Re: [PATCH v2 2/2] x86/dom0: only disable SMAP for the PV dom0 build

[Jan Beulich]

On 30.07.2024 17:28, Roger Pau Monne wrote:
> The PVH dom0 builder doesn't switch page tables and has no need to run with
> SMAP disabled.
> 
> Use stac() and clac(), as that's safe to use even if events would hit in the
> middle of the region with SMAP disabled.  Nesting stac() and clac() calls is
> not safe, so the stac() call is done strictly after elf_load_binary() because
> that uses raw_{copy_to,clear}_guest() accessors which toggle SMAP.

And that was the main concern causing the CR4.SMAP override to be used instead,
iirc. While I'm sure you've properly audited all code paths, how can we be sure
there's not going to be another stac() or clac() added somewhere? Or setting of
EFLAGS as a whole, clearing EFLAGS.AC without that being explicit? I think we'd
be better off sticking to the fiddling with CR4.
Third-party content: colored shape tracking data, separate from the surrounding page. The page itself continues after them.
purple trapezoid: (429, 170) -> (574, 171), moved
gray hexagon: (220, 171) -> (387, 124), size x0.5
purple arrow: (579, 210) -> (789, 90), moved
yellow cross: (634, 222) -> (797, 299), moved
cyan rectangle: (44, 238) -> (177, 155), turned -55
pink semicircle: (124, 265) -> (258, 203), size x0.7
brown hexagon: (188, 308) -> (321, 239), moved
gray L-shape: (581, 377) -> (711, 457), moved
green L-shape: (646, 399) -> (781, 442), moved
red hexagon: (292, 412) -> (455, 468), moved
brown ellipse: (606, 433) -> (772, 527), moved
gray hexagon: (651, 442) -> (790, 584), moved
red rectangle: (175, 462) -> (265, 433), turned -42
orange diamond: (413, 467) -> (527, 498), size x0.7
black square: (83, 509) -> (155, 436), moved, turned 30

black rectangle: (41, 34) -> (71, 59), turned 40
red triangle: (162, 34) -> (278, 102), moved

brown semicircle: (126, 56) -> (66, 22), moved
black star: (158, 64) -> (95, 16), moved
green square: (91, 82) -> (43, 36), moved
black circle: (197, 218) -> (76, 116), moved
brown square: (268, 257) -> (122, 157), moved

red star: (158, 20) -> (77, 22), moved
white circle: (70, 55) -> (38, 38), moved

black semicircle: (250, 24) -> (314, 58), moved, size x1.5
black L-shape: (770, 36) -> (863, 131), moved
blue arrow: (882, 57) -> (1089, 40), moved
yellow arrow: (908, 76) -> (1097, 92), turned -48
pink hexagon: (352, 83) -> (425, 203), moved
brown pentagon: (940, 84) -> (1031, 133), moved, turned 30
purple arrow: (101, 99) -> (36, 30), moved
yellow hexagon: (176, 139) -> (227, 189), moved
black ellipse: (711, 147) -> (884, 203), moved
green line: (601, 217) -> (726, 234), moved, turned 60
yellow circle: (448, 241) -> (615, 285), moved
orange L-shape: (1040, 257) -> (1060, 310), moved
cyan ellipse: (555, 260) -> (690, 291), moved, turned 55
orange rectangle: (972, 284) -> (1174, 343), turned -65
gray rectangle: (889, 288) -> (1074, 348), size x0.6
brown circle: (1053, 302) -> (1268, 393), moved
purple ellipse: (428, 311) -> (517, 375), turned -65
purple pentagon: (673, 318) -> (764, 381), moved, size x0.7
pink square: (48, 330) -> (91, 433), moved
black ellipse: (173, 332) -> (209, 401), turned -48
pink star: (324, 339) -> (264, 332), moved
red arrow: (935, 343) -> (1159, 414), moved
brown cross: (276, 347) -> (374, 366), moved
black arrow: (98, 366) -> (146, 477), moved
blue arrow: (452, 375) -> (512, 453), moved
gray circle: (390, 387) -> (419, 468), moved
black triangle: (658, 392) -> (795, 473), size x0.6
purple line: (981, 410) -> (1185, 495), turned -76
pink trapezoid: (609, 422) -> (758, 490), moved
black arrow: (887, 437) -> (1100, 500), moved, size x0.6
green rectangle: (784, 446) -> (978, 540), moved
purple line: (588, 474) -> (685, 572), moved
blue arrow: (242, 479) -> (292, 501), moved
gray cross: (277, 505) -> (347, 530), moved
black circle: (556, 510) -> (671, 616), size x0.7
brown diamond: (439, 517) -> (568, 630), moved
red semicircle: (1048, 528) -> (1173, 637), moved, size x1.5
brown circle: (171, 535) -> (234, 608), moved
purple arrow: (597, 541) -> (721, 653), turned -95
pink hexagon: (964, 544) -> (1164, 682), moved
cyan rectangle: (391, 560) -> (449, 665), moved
> Signed-off-by: Roger Pau Monné <roger.pau@citrix.com>

Considering the bug Andrew pointed out on the code you remove from setup.c,
don't we want a Fixes: tag as well?

> --- a/xen/arch/x86/pv/dom0_build.c
> +++ b/xen/arch/x86/pv/dom0_build.c
> @@ -830,6 +830,15 @@ int __init dom0_construct_pv(struct domain *d,
>          printk("Failed to load the kernel binary\n");
>          goto out;
>      }
> +
> +    /*
> +     * Disable SMAP to allow user-accesses when running on dom0 page-tables.
> +     * Note this must be done after elf_load_binary(), as such helper uses
> +     * raw_{copy_to,clear}_guest() helpers which internally call stac()/clac()
> +     * and those calls would otherwise nest with the ones here.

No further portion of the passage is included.